LOS SI:

Brinca frente a un espejo así podrás observar lo que estás haciendo, particularmente cuando estés iniciando.
Flexiona ligeramente las rodillas.
Usa tus muñecas para un control más efectivo de la cuerda.
Brinca en una superficie como piso de madera, alfombra, pasto, siempre que sea posible.
Se paciente contigo mismo, no te desanimes sino puedes dominar la cuerda inmediatamente, le toma dos semanas a la mayoría de las personas dominar los básicos.

LOS NO:

No mires hacia abajo a la cuerda.
No brinques muy alto. El error que comenten muchas personas es brincar muy alto y aterrizar muy duro, incrementado en impacto y trauma en las uniones y en la espalda baja. Solo necesitas brincar una pulgada por arriba del piso.
No uses tus manos muy cerca o muy lejos.
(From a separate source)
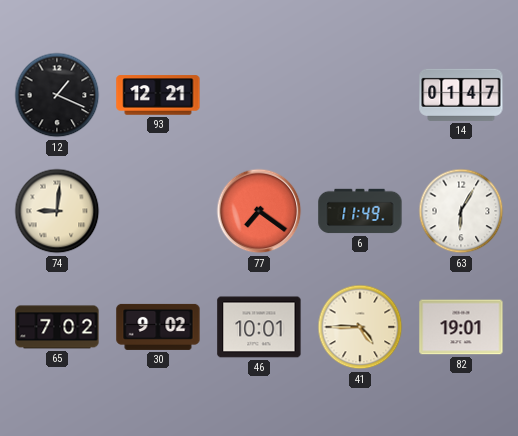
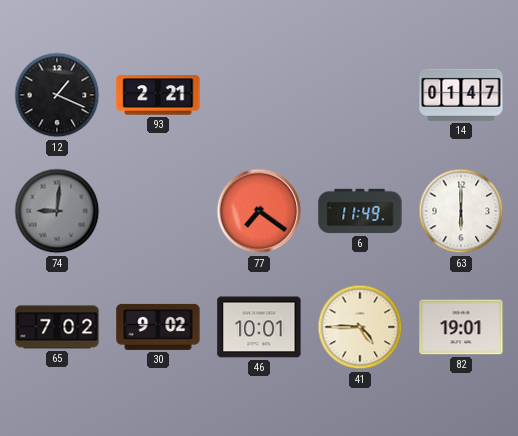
93: 12:21 -> 2:21
74 dial: cream -> grey
63: 6:05 -> 6:00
La posición correcta es con tus codos ligeramente flexionados,
No dejes que la cuerda tambalee cuando esta vuelva. Si lo hace, indica control insuficiente de la misma.
No permitas que la cuerda golpee el piso. Esta solo debe rozar la superficie ligeramente.
Nunca te quedes parado después de brincar la cuerda, ya que esto acumula la sangre fuera del corazón. La acumulación de la sangre en las extremidades bajas puede disminuir la presión sanguínea y resultar en subsecuente fatiga. Recárgate, siéntate, o camina.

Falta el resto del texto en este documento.